Published November 10, 2024 © GPL3+

Smart Voice Controlled Bluetooth Speaker Using ESP32

A DIY Bluetooth speaker using ESP32 with built-in voice recognition that lets you control music playback and volume using voice commands.

IntermediateWork in progress2 hours1,986

Smart Voice Controlled Bluetooth Speaker Using ESP32

Things used in this project

Hardware components

DFRobot Gravity: Offline Language Learning Voice Recognition Sensor

DFRobot FireBeetle ESP32 IOT Microcontroller (Supports Wi-Fi & Bluetooth)

DFRobot MAX98357 I2S Amplifier Module

DFRobot Stereo Enclosed Speaker - 3W 8Ω

Software apps and online services

Arduino IDE

Hand tools and fabrication machines

Soldering iron (generic)

Solder Wire, Lead Free

Story

Ever found yourself with messy hands while cooking, deep in a project, working out, or singing in the shower, wishing you could control your music without touching anything?

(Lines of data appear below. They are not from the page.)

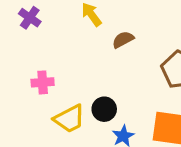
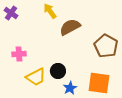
brown semicircle: (123, 40) -> (70, 27), size x1.5

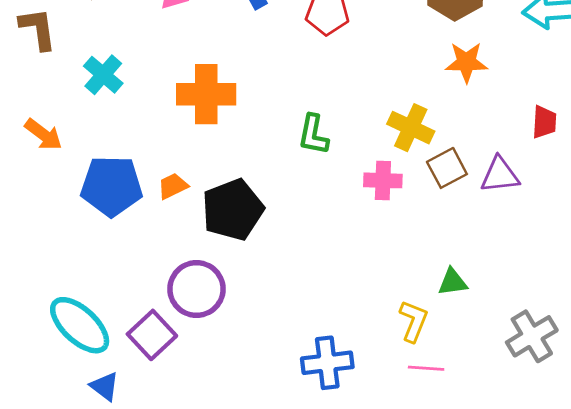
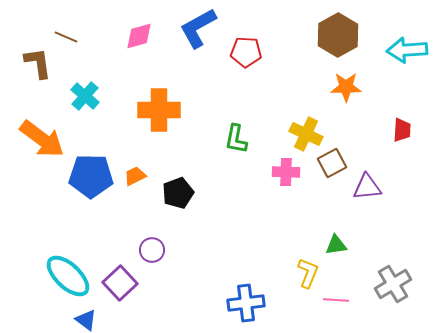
orange arrow: (43, 135) -> (42, 139), size x1.6
purple triangle: (500, 175) -> (367, 187), moved
black pentagon: (233, 210) -> (178, 193), size x0.7
purple circle: (196, 289) -> (152, 250), size x0.6
pink line: (426, 368) -> (336, 300), moved

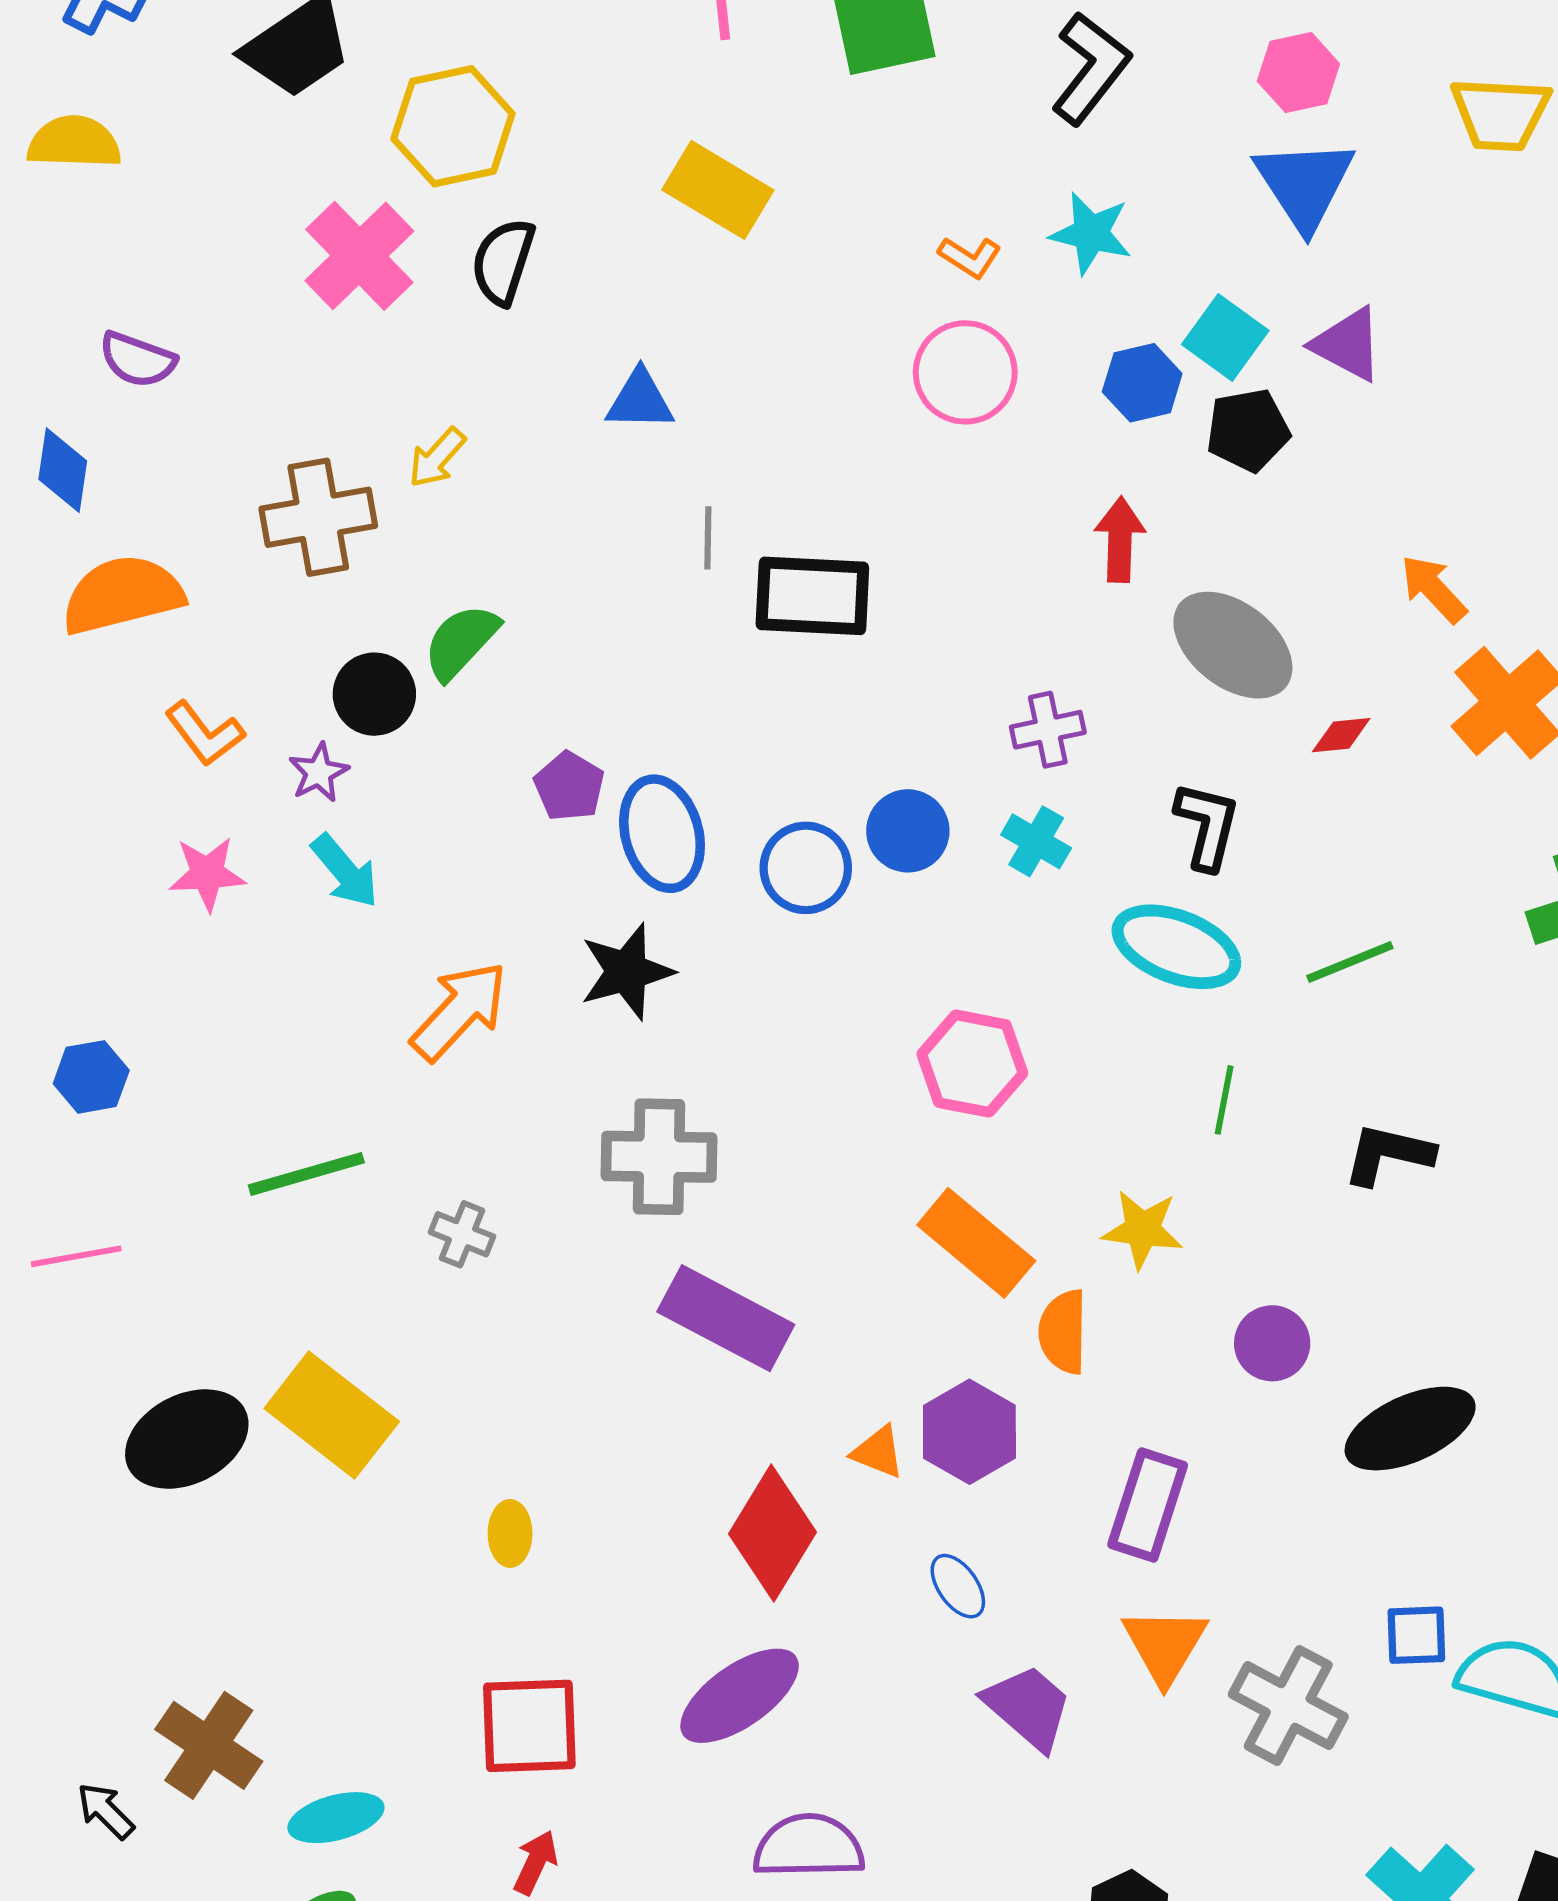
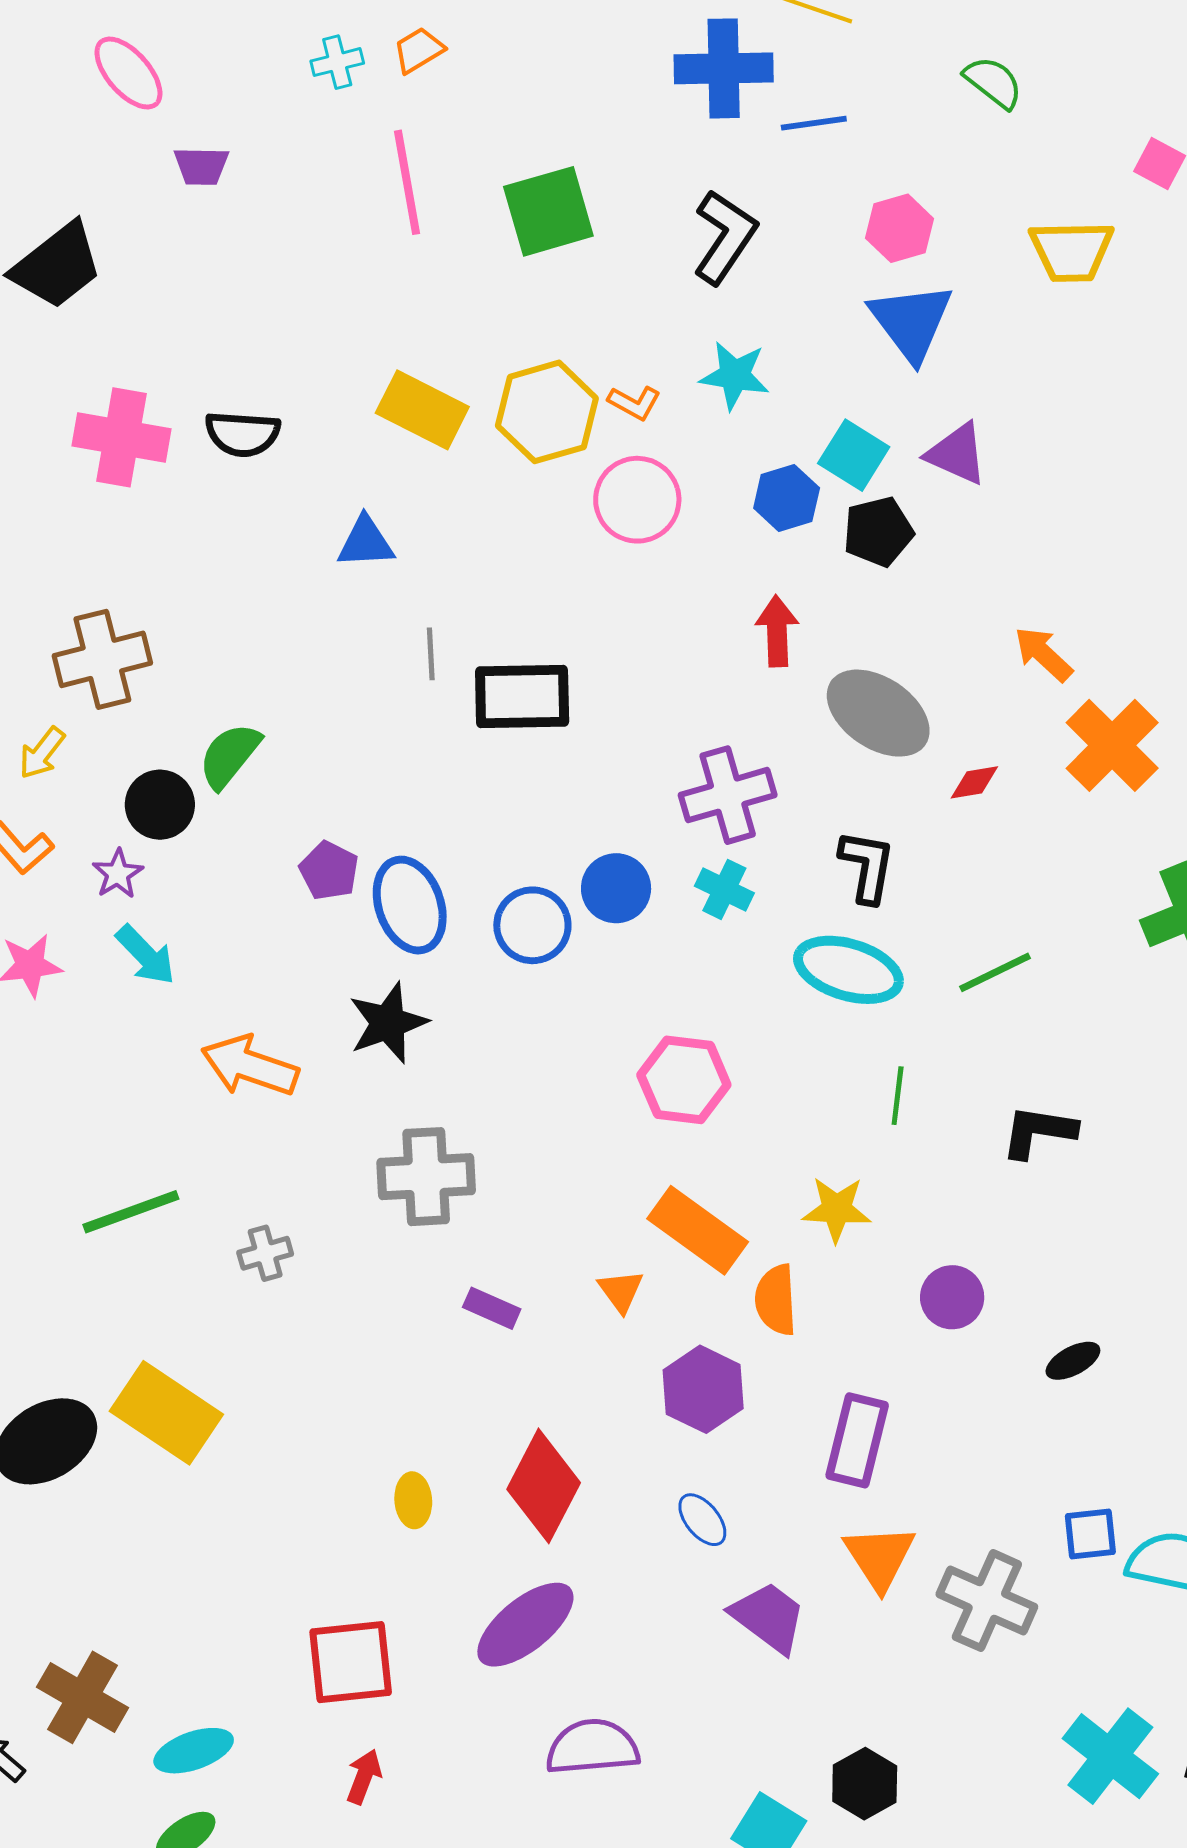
yellow hexagon: (453, 126) -> (547, 412), moved
yellow rectangle: (718, 190) -> (422, 410), moved
pink cross: (359, 256) -> (122, 437), turned -32
black semicircle: (503, 262) -> (243, 434), turned -100
yellow arrow: (437, 458) -> (42, 753), moved
purple cross: (1048, 730) -> (728, 795), size x1.5
orange arrow: (459, 1011) -> (250, 1066), turned -110
gray cross: (462, 1234) -> (265, 1253), turned -34
purple rectangle: (726, 1318) -> (492, 1308), size x0.5
black ellipse: (1410, 1429) -> (1073, 1361), size x0.5
orange triangle: (878, 1452) -> (621, 1291), moved, turned 36
yellow ellipse: (510, 1533) -> (413, 1500), moved

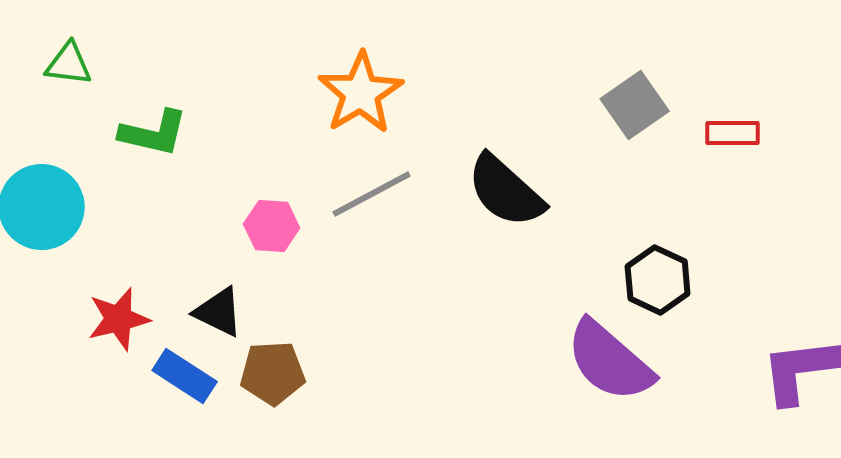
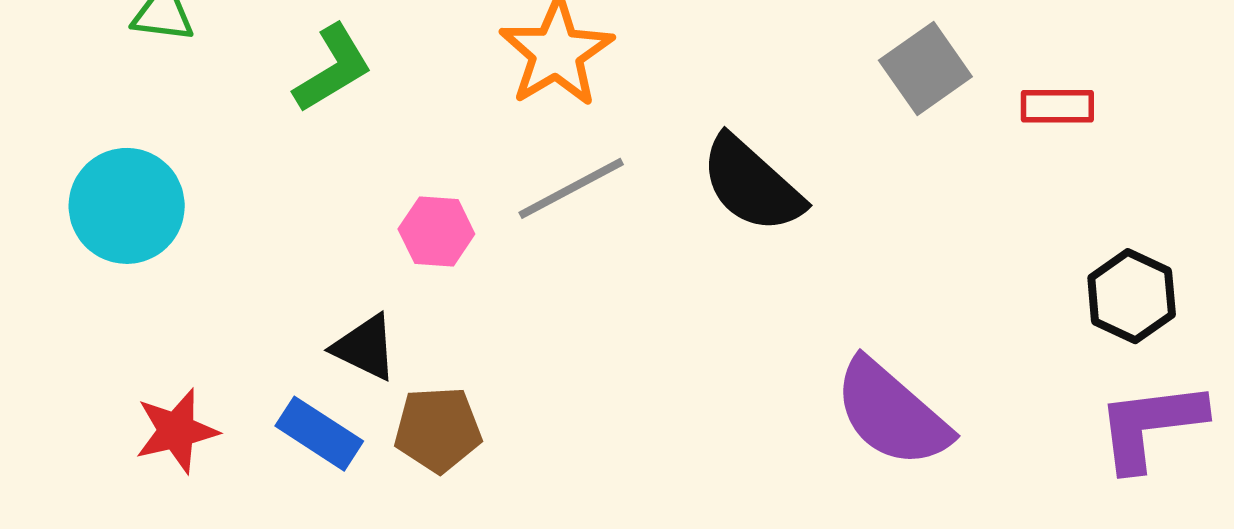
green L-shape: (154, 133) -> (333, 68), moved, turned -44
black hexagon: (658, 280) -> (1132, 296), moved
red star: (119, 319) -> (176, 431), moved

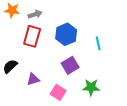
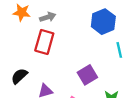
blue hexagon: (66, 34) -> (103, 22), moved

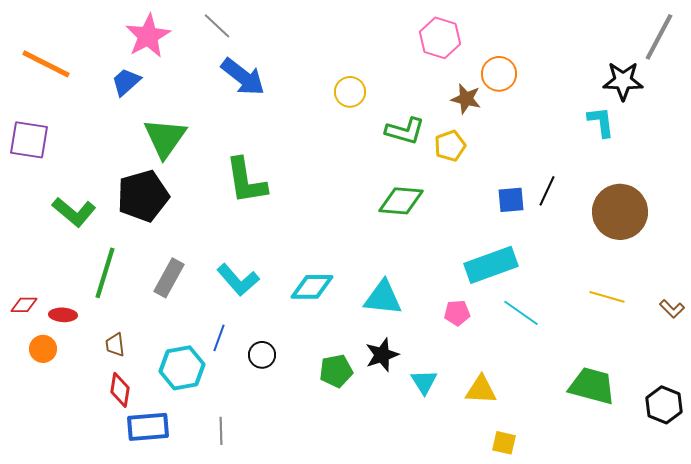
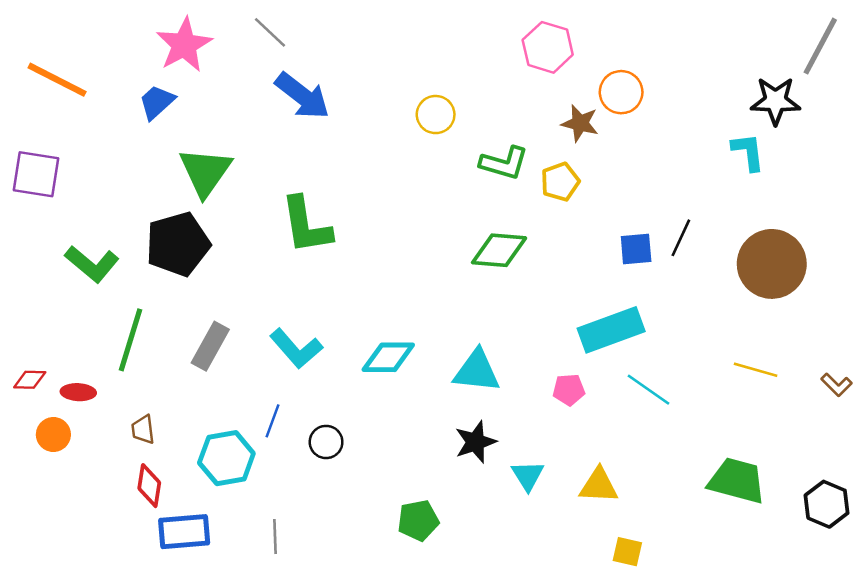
green pentagon: (336, 371) -> (418, 520), moved

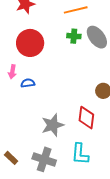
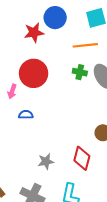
pink arrow: (12, 72) -> (12, 91), moved
gray star: (53, 125) -> (46, 161), size x0.7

That's exactly why I built this voice-controlled speaker.

While smart speakers like Amazon Echo, Google Home, and Apple HomePod have transformed how we interact with music, they all require internet connectivity and cloud processing to function - meaning no connection, no music control.

This project takes a different approach by creating a smart speaker that processes voice commands completely offline using DFRobot's Offline Language Learning Voice Recognition Sensor. The ESP32 microcontroller works double duty – handling Bluetooth audio streaming while managing voice commands, while the MAX98357A I2S amplifier ensures high-quality sound output.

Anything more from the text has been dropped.